Storyline and Section 508

It’s our goal to help people with disabilities interact as fully as possible with the interactive e-learning courses you create in Storyline.

View the Storyline VPAT

The following table outlines the many ways we’ve optimized Storyline to meet requirements of Section 508 of the Rehabilitation Act of 1973.

Section 508 Requirement Storyline Support

Keyboard Support

You can execute most Storyline functions using a keyboard. Exceptions include drag-and-drop and hotspot interactions.

Content Focus

Storyline displays a yellow box around the shape that’s the current focus and reports it to assistive technology.

Flicker Reduction

Storyline does not use flashing or blinking text, objects, or other elements with a frequency greater than 2 Hz and lower than 55 Hz. (Note: Video imported by course authors should also conform to this standard.)

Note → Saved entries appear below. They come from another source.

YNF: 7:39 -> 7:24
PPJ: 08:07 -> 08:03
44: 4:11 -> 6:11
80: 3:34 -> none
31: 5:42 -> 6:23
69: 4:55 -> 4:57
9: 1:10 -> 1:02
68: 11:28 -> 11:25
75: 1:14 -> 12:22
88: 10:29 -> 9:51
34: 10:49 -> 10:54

Non-Visual Operation and Information Retrieval

Storyline supports the JAWS screen reader.

Large Text

Storyline supports the JAWS screen reader and makes it easy for course authors to create large text versions of slides.

Text Equivalents

Storyline provides text equivalents for every non-text element.

Assistive Technology—Ready UI

Storyline reports an object’s or image’s type, state, and description to the accessibility interface.

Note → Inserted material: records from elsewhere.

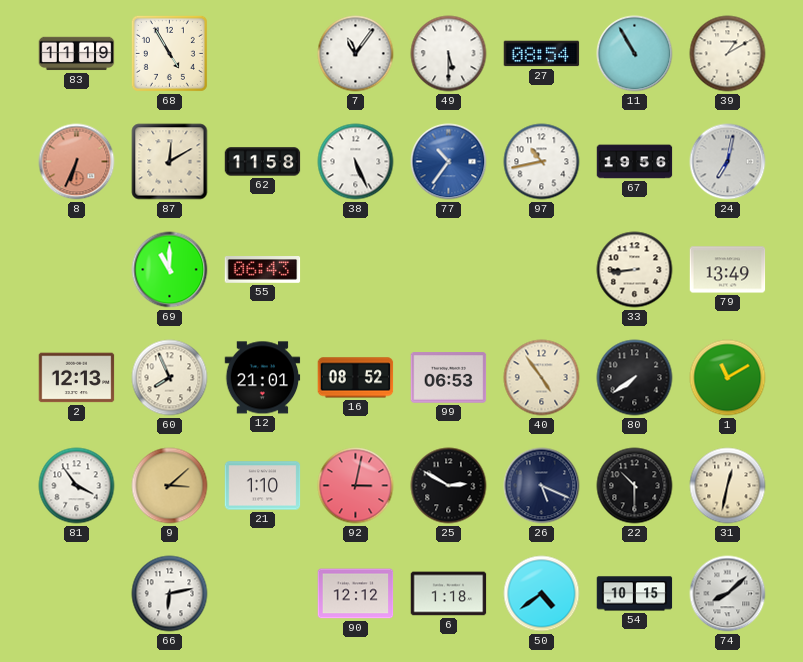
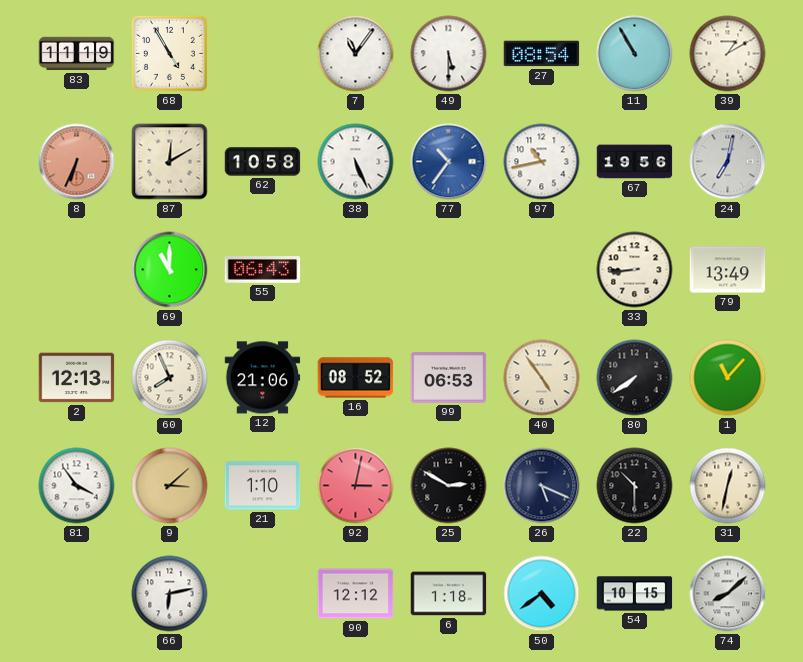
62: 11:58 -> 10:58
12: 21:01 -> 21:06
1: 11:10 -> 11:07
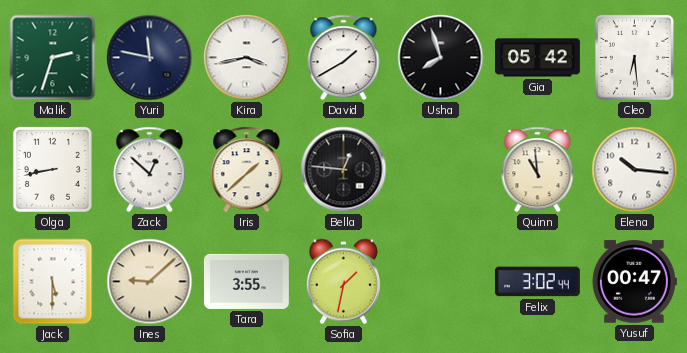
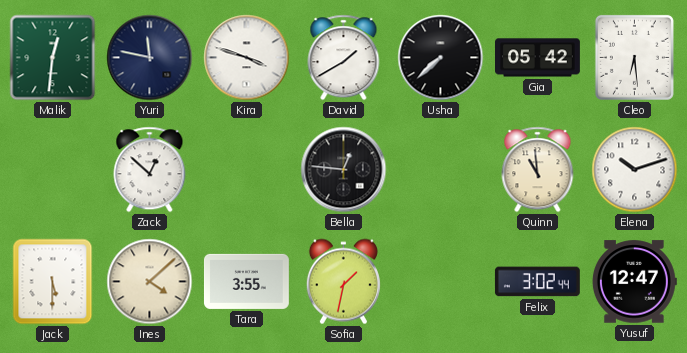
Malik: 2:33 -> 12:31
Kira: 3:43 -> 3:48
Usha: 7:57 -> 7:38
Olga: 8:43 -> none
Iris: 1:38 -> none
Elena: 10:16 -> 10:12
Ines: 9:08 -> 4:08
Yusuf: 00:47 -> 12:47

Assistive Technology—Ready Forms

When forms are used, Storyline provides the type, description, and state information for field elements. (Note: Course authors must include clear written directions for completing the form.)

Assistive Technology—Ready Scripts

All content elements in Storyline include functional text that can be read by assistive technology.

Course author’s role in Section 508 compliance

As you build a course in Storyline, you’ll make design decisions that impact Section 508 compliance. The following table outlines how you can create courses that are more accessible to people with disabilities.

Section 508 Requirement Author-Controlled Compliance

Image Consistency

When you use bitmap images to identify controls, status indicators, or other programmatic elements, assign a consistent meaning to those images throughout your course.

Animation (Alternative)

When you convey information in an animation, provide an alternate, non-animated slide for the content.

Keyboard

If you include drag-and-drop or hotspot interactions, provide an alternate, keyboard-controlled interaction.

Color Coding (Alternative)

Don’t use color coding as the only means of conveying information, indicating an action, prompting a response, or distinguishing a visual element.

Multimedia (Alternative Synchronization)

When using multimedia, provide text captions that are synchronized with audio and video.

Text-Only (Alternative)

Make a text-only version of the course available to learners.

Skip Links

Give learners a way to skip repetitive navigation links.

Open/Closed Captions

Provide open or closed captions for all informational video, multimedia, and audio.

Audio Descriptions

Provide audio descriptions for all content.

User-Selectable Audio and Text Descriptions

Make all display of alternate text and audio descriptions user-selectable.

Support for Hearing Impaired

Add notes or captions to slides containing audio and video.